The traditional behavior after a political party experiences defeat in an election is to sift through the rubble trying to determine what happened, why and who is to blame. Some will try to find a rainbow in it, some will see the defeat as fatal. Reality is somewhere in between.
I won’t try to spin what happened to the GOP in losing the House of Representatives. While not fatal, there are very few positives in losing an election. Saying it could have been worse is an excuse. Here is one for you. It wasn’t the total train wreck it could have been and at least the GOP held onto the US Senate. The fact remains however, that you don’t win by losing in politics. There is no net positive in having the House in the hands of the Democrats. Finding solace that there was no blue wave misses the point. Being a former elected official myself as sheriff, I always had the mindset that I only needed one vote over 50% to win the election. You get no style points either way in election outcomes.
Losing the House was not shocking. Not to me, anyway. Since Donald Trump won the presidency in 2016, the GOP had lost 40 state and federal elections including many seats long held by Republicans like in Pennsylvania’s 18th congressional district and the Alabama US Senate seat then held by current Attorney General Jeff Sessions. There seemed to be no sense of urgency about the trend toward Democrats. Instead of being seen as a harbinger of things to come, it was ignored. Was it hubris or complacency? I’ll let you decide.

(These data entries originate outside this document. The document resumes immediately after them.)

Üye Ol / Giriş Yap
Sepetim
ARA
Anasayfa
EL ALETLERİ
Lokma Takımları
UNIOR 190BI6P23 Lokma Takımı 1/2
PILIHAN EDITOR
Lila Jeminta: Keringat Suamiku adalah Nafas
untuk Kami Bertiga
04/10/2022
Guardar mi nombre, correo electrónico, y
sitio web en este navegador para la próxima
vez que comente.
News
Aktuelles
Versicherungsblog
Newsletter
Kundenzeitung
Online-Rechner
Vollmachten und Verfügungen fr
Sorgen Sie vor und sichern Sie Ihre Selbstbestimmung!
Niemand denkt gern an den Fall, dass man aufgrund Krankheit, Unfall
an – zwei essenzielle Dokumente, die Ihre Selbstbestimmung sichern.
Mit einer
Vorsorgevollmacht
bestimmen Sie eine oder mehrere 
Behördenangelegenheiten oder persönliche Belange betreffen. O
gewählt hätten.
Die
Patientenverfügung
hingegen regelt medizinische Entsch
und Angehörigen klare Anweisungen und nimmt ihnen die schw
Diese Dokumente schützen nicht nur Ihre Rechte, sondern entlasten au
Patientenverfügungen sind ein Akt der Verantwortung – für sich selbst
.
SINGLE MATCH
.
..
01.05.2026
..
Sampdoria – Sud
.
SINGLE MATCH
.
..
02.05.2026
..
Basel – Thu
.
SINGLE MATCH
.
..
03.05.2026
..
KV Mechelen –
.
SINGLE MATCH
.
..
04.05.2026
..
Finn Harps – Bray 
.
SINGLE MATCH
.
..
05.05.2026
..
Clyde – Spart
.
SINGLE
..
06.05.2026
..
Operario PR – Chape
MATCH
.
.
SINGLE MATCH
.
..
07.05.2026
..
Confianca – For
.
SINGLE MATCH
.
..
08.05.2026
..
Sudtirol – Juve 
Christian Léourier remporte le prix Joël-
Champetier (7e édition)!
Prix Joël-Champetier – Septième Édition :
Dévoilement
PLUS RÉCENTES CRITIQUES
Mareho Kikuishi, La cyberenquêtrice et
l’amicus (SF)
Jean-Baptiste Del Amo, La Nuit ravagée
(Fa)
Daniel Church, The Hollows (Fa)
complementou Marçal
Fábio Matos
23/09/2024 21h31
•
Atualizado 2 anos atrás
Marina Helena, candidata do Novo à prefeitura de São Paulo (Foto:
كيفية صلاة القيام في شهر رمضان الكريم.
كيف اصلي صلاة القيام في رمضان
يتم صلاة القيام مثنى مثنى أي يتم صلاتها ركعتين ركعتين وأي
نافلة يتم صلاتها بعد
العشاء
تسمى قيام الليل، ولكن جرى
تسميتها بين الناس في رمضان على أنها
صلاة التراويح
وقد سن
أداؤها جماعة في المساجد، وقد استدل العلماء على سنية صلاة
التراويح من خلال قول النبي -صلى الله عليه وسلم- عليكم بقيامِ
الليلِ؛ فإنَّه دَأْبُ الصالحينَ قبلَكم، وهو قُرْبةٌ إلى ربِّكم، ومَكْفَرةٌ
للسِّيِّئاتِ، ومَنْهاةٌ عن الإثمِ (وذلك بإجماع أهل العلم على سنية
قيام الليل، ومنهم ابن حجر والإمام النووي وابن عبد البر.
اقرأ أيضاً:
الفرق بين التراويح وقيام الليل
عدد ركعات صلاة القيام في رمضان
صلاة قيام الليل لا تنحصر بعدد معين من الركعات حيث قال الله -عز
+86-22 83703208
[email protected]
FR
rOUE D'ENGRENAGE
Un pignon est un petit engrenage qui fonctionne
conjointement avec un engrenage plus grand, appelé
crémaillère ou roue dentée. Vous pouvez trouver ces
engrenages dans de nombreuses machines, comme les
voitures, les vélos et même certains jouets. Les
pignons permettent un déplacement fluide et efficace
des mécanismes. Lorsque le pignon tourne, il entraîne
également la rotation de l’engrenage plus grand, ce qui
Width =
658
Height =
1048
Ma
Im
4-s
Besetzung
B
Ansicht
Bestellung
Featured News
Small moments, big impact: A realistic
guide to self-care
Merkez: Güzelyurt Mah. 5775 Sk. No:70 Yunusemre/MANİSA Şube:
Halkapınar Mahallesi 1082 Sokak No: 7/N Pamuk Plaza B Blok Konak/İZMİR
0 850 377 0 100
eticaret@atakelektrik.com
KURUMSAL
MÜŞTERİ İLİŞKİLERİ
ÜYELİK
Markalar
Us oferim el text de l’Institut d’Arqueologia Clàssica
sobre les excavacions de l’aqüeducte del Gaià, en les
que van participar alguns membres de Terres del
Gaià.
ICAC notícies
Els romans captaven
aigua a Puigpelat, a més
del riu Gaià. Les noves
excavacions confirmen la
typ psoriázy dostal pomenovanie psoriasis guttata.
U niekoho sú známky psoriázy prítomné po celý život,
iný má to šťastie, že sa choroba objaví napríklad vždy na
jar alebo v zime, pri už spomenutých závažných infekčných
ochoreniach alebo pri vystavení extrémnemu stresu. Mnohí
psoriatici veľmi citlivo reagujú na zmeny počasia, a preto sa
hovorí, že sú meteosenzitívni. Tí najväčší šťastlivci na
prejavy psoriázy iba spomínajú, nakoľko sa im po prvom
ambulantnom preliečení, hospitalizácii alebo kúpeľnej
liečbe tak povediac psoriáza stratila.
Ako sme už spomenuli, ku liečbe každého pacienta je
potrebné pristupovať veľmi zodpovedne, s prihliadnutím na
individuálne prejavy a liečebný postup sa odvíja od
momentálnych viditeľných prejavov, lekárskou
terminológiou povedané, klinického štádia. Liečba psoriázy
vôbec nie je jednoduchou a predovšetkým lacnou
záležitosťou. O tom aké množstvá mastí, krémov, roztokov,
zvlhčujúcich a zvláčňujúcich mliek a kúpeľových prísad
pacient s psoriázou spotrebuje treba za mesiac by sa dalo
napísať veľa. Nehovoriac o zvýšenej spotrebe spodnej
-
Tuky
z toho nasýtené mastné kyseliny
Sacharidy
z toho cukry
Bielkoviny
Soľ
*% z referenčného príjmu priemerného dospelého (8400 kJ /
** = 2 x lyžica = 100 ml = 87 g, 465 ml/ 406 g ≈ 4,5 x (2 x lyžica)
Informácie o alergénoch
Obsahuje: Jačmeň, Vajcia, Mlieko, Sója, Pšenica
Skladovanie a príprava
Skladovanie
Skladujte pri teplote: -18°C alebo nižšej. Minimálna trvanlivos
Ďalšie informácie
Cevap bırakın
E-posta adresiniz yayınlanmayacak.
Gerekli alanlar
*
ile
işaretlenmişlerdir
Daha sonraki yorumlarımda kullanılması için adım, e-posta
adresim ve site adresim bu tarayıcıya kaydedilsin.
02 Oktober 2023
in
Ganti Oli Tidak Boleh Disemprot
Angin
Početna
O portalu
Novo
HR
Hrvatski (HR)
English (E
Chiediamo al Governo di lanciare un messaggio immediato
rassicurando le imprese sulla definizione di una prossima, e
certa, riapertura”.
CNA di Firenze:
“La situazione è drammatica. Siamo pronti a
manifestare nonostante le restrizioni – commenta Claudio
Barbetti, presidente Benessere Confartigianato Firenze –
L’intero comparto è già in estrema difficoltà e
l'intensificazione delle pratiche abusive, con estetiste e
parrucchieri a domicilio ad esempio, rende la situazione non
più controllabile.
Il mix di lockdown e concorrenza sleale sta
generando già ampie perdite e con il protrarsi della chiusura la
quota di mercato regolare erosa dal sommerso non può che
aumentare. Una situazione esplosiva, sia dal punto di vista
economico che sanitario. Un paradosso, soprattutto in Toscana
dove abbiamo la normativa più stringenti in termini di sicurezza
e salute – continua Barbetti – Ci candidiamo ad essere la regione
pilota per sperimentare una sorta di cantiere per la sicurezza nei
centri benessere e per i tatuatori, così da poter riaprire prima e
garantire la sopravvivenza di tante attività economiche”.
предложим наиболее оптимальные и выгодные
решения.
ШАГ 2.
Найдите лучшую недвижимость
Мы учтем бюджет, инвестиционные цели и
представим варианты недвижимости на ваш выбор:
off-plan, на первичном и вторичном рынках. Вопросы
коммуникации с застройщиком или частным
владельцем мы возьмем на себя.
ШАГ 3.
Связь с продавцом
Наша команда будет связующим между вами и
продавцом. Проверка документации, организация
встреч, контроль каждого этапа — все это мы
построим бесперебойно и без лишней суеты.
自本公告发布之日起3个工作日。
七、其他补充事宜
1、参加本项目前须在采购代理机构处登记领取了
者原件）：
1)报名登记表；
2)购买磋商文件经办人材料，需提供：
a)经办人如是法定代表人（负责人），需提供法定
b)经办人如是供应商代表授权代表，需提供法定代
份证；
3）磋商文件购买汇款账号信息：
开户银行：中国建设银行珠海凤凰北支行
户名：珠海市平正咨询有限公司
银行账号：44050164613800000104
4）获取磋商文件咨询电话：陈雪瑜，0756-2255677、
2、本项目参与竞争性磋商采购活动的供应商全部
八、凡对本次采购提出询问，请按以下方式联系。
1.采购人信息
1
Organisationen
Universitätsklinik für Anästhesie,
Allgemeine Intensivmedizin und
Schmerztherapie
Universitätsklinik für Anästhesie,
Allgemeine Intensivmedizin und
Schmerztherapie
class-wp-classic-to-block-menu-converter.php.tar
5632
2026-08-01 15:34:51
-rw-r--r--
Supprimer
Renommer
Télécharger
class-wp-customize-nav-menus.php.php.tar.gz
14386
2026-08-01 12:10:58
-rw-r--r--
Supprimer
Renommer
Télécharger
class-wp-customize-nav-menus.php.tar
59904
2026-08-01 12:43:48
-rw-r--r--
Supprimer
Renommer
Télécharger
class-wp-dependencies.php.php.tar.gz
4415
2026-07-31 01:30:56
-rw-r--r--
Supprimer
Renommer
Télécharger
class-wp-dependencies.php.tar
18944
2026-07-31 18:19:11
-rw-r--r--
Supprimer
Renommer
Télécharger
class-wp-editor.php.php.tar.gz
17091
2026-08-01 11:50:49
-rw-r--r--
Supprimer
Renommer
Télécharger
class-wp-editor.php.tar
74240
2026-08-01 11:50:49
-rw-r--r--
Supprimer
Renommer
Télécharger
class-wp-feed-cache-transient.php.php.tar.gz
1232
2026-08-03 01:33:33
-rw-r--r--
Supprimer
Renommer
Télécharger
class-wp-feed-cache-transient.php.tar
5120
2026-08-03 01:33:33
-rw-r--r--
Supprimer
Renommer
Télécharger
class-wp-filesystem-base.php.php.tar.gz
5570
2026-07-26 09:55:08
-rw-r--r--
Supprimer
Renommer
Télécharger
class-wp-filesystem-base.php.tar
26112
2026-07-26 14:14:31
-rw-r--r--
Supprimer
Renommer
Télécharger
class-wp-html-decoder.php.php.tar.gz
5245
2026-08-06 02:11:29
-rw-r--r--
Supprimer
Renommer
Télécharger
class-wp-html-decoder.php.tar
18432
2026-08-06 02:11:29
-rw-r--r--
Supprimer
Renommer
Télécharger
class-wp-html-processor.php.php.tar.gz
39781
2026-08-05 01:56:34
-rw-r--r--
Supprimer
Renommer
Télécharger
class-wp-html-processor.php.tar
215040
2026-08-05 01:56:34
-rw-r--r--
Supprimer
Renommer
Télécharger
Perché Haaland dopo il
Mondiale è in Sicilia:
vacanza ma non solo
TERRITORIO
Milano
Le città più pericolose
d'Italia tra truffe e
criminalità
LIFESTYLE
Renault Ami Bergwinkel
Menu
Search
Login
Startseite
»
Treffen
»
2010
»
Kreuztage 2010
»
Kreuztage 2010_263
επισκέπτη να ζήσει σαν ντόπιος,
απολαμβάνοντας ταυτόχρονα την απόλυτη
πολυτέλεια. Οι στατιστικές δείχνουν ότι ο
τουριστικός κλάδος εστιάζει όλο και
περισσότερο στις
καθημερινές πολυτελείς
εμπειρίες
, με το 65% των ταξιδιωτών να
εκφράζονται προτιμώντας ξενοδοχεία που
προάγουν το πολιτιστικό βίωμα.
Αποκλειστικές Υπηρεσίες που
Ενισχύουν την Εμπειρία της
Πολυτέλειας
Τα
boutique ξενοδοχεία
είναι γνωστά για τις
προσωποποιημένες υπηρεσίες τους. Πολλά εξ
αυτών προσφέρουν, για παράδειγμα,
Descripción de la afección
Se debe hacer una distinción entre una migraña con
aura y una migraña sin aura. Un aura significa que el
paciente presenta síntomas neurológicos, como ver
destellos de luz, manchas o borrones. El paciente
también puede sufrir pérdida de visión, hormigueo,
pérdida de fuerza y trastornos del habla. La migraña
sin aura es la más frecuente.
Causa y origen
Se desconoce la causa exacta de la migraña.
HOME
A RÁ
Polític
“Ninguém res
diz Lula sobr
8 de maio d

President Trump held up his end of the bargain for the GOP. He did everything he could. He ran a save-the-Senate-and-increase-the-margin strategy and he succeeded increasing the GOP Senate majority by 4 seats. If the results of Senate races in Arizona and Montana hold form, eight of the nine Senate candidates in hotly contested races along with the Governors of Florida and Georgia who Trump campaigned for, won. What more could you ask? There were too many House races for him to get too heavily involved with and still be effective. He had to stay narrowly focused here. GOP candidates running for Congress had to win their own races. They had to have a clear message, raise enough money to be competitive and have an effective get-out-the-vote strategy. The Republican National Committee has to help win House seats. The Democrats went all-in and spent heavily to win House races. It was their No. 1 objective. Democrats knew winning the Senate was unlikely. Their ground game continues to be superior to that of the GOP.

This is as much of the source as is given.